Exercise 9.1 Consider the data set DaytonSurvey (described in Example 2.6), giving results of a survey of use of alcohol (A), cigarettes (C), and marijuana (M) among high school seniors. For this exercise, ignore the variables sex and race, by working with the marginal table Dayton.ACM, a 2 × 2 × 2 table in frequency data frame form.
data("DaytonSurvey",package="vcdExtra")
Dayton.ACM = aggregate(Freq~cigarette+alcohol+marijuana,data=DaytonSurvey, FUN=sum)
Dayton.ACM
## cigarette alcohol marijuana Freq
## 1 Yes Yes Yes 911
## 2 No Yes Yes 44
## 3 Yes No Yes 3
## 4 No No Yes 2
## 5 Yes Yes No 538
## 6 No Yes No 456
## 7 Yes No No 43
## 8 No No No 279
Fit the following models:
Joint independence [AC][M]
COnditional independence [AM][CM]
Homogeneous model [AC][AM][CM]
Mutual independence [A][C][M]
Saturated model [ACM]
library(MASS)
Dayton.joint=loglm(Freq~alcohol*cigarette+marijuana, data = Dayton.ACM)
Dayton.cond=loglm(Freq~marijuana*(alcohol+cigarette),data=Dayton.ACM)
Dayton.hom=loglm(Freq~(alcohol+cigarette+marijuana)^2,data=Dayton.ACM)
Dayton.mutual=loglm(Freq~alcohol+cigarette+marijuana,data=Dayton.ACM)
Dayton.sat=loglm(Freq~(alcohol*cigarette*marijuana),data=Dayton.ACM)
Prepare a table comparing the GOF of these models:
anova(Dayton.joint,Dayton.cond,Dayton.hom,Dayton.mutual,Dayton.sat, test="chisq")

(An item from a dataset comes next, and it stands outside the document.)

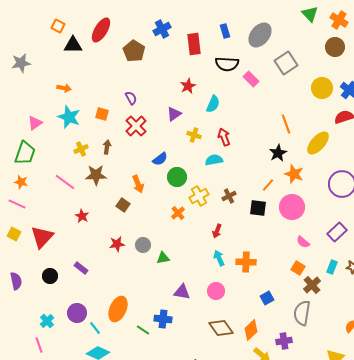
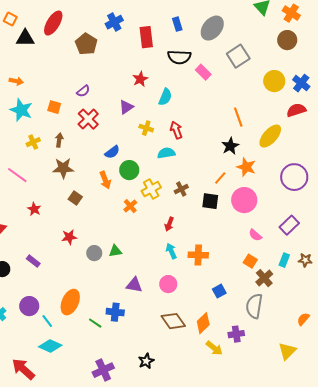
purple semicircle: (131, 98) -> (83, 91), turned 80
brown star: (96, 175) -> (63, 168), moved
orange arrow: (138, 184) -> (105, 180), moved
gray circle: (143, 245) -> (94, 253), moved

## LR tests for hierarchical log-linear models
##
## Model 1:
## Freq ~ alcohol + cigarette + marijuana
## Model 2:
## Freq ~ alcohol * cigarette + marijuana
## Model 3:
## Freq ~ marijuana * (alcohol + cigarette)
## Model 4:
## Freq ~ (alcohol + cigarette + marijuana)^2
## Model 5:
## Freq ~ (alcohol * cigarette * marijuana)
##
## Deviance df Delta(Dev) Delta(df) P(> Delta(Dev)
## Model 1 1286.0199544 4
## Model 2 843.8266437 3 442.1933108 1 0.00000
## Model 3 187.7543029 2 656.0723408 1 0.00000
## Model 4 0.3739859 1 187.3803170 1 0.00000
## Model 5 0.0000000 0 0.3739859 1 0.54084
## Saturated 0.0000000 0 0.0000000 0 1.00000
The Mutual independence model shows to be the most acceptable model in terms of fit. This model has the lowest pearson chi square and highestr X^2 than the rest of the models.